Mit grandiosen Instinktsolisten funktioniert der Abend: Peter Seiffert (Siegmund), Anja Harteros (Sieglinde, Mi.) und Anja Kampe (Brünnhilde). © Forster/OFS

Salzburg - Mit der Rekonstruktion von Karajans „Walküre“-Inszenierung aus dem Jahr 1967 starteten die Salzburger Osterfestspiele. Lesen Sie hier unsere Premierenkritik:

Bei Karajan hätt’s das nicht gegeben. Dass sich Siegmund, wenn er mal nicht dran ist, eine Zigarette dreht. Dass Hunding seiner Frau brutal in den Schritt fasst. Oder dass Brünnhilde von Papa Wotan ein gar lustiges Steckenpferd bekommt. Aber: Wir sind ja nicht bei der Beschwörung des heiligen Herbert, wie die Osterfestspiele gerade ständig betonen. Eine Vermählung von Alt und Jetzt soll diese „Walküre“ vielmehr sein. Kein Aufwärmen eines Karajan-Schinkens, sondern eine „Rekreation“. Ein Brückenschlag also von der kosmisch-monumentalen Leere anno 1967 zur Neubefragung dank Vera Nemirova, einer manchmal aufmüpfigen Regisseurin. Und ein runder Festivalgeburtstag, bei dem der Jubilar – in diesem Fall das Gründungsbühnenbild des Salzburger Spektakels – geherzt und begutachtet wird: Guad schaust aus, gar ned alt geworden.
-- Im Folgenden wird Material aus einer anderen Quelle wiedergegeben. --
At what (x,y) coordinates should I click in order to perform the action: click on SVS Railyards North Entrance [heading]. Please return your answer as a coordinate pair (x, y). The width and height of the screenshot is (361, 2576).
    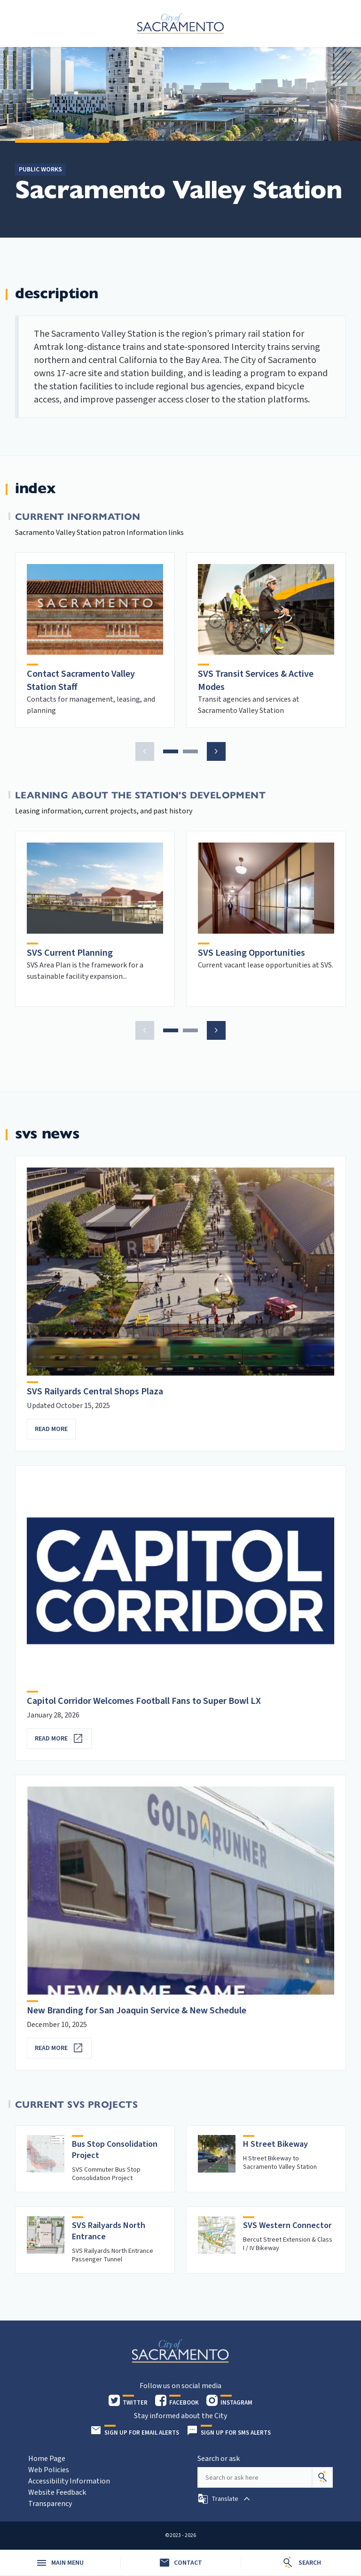
    Looking at the image, I should click on (108, 2231).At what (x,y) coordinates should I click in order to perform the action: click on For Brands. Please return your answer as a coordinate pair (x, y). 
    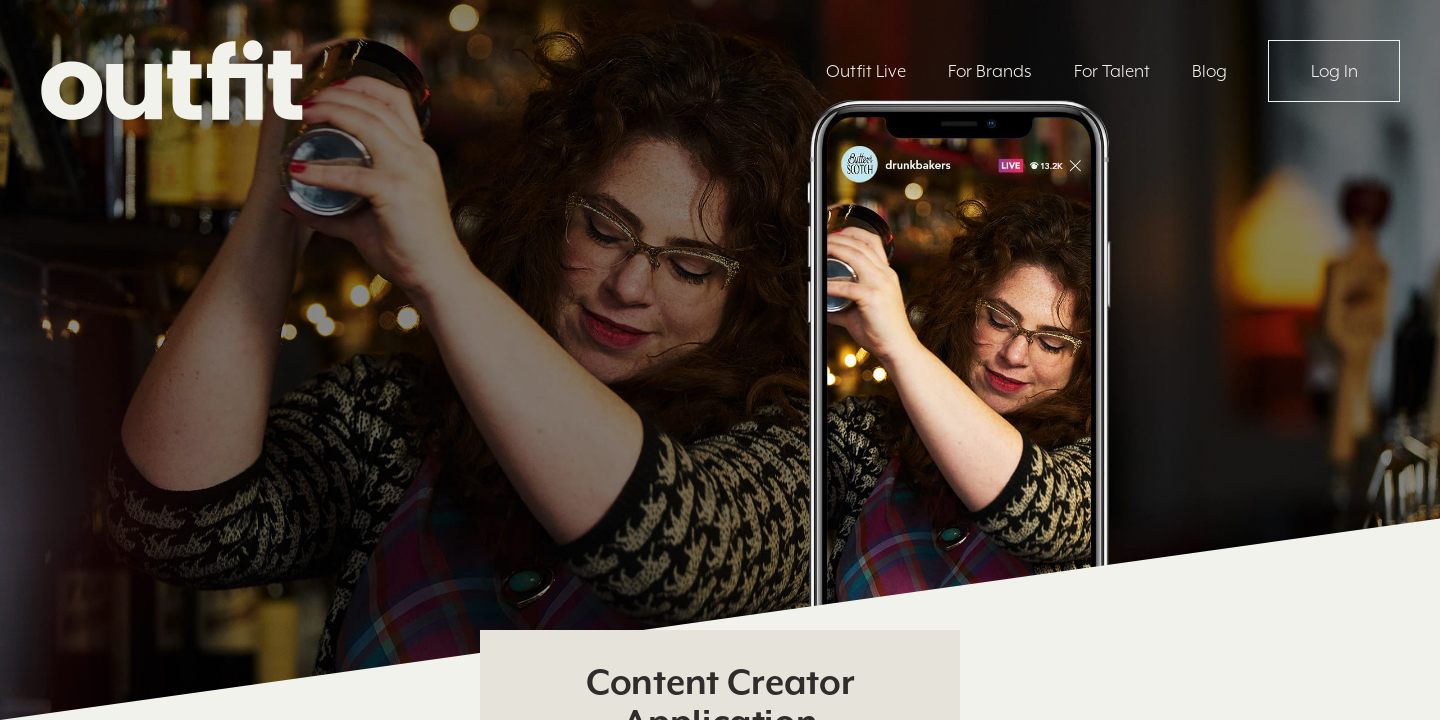
    Looking at the image, I should click on (990, 71).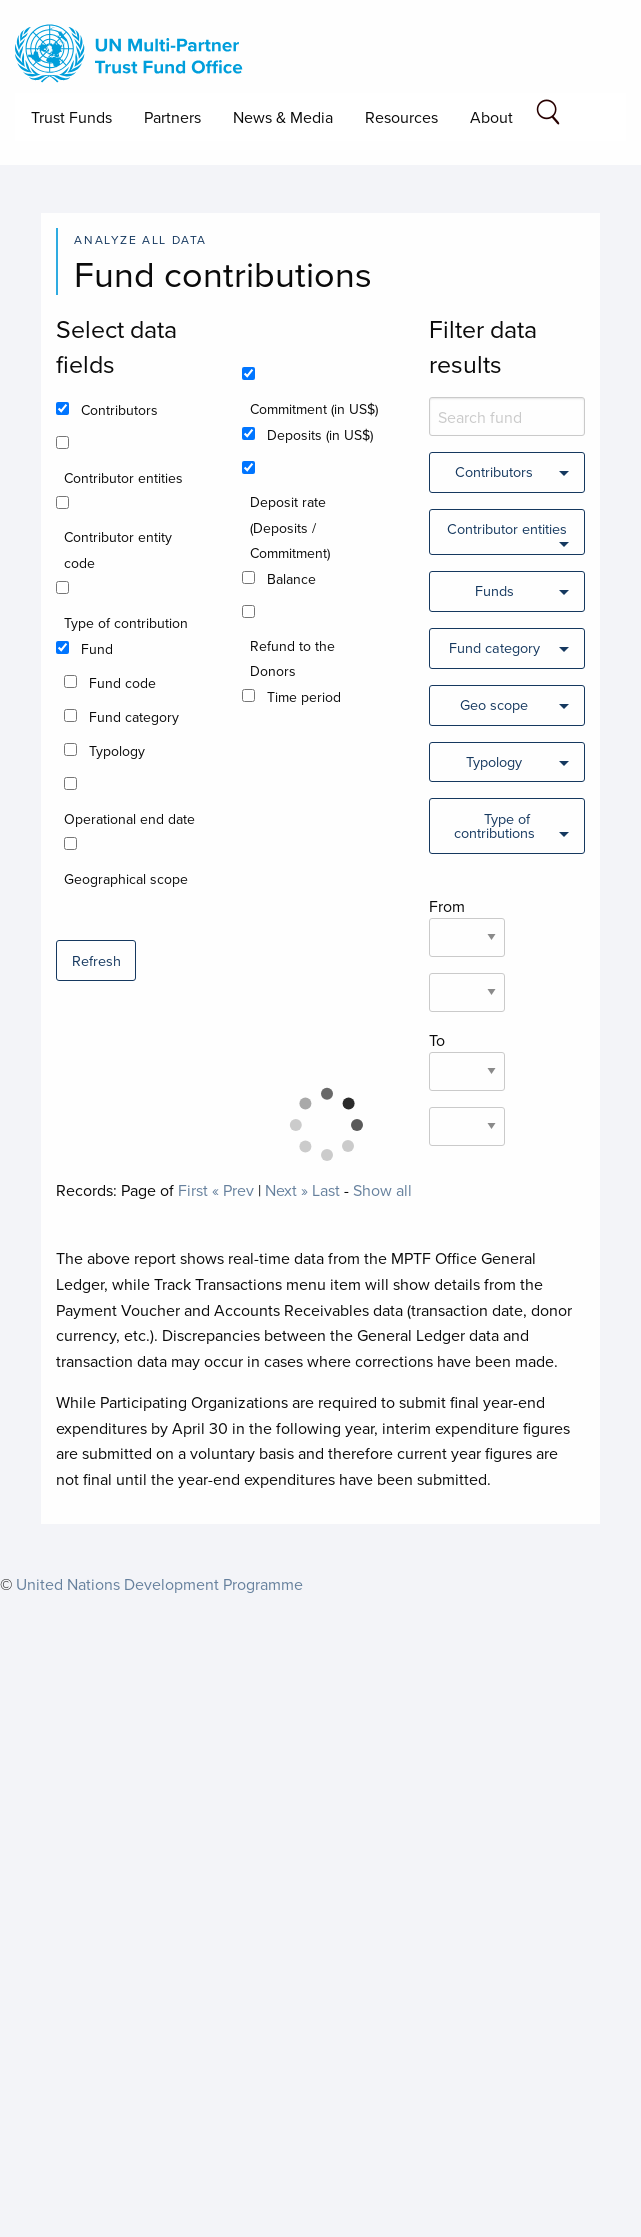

Thielemann wird in Salzburg als irdischer Stellvertreter Karajans verehrt

Aus theaterhistorischer Sicht ist diese Premiere natürlich ein Coup. Aus theaterpraktischer Sicht muss konstatiert werden: Das Alte, Günther Schneider-Siemssens Ausstattung, die Jens Kilian rekonstruierte und mit halbwegs modernen Kostümen würzte, diese Bilder mit wabernden Projektionen auf dem Rundhorizont und einem begehbaren, zunehmend aufgebrochenem Riesenring, all das stört wenigstens nicht. Und provoziert eher ein Nachgrübeln über den Osterfestspiel-Stil – ob sich hier, beim teuersten Festival weltweit mit seiner Rampensingerei, mit verlorenen Solisten dank knapper Probenzeit in einem halben Jahrhundert wirklich so furchtbar viel getan hat? Der Tiefpunkt ist erreicht zu Beginn des dritten Akts. Die Walküren-Schwestern stehen fein säuberlich aufgereiht, lassen die „Hojotohos“ gellen und sind zu konzertanten zehn Minuten erfroren. Alle mit festem Blick zum Maestro, dem die Apokalypse zur cool-präzisen Angelegenheit gerinnt.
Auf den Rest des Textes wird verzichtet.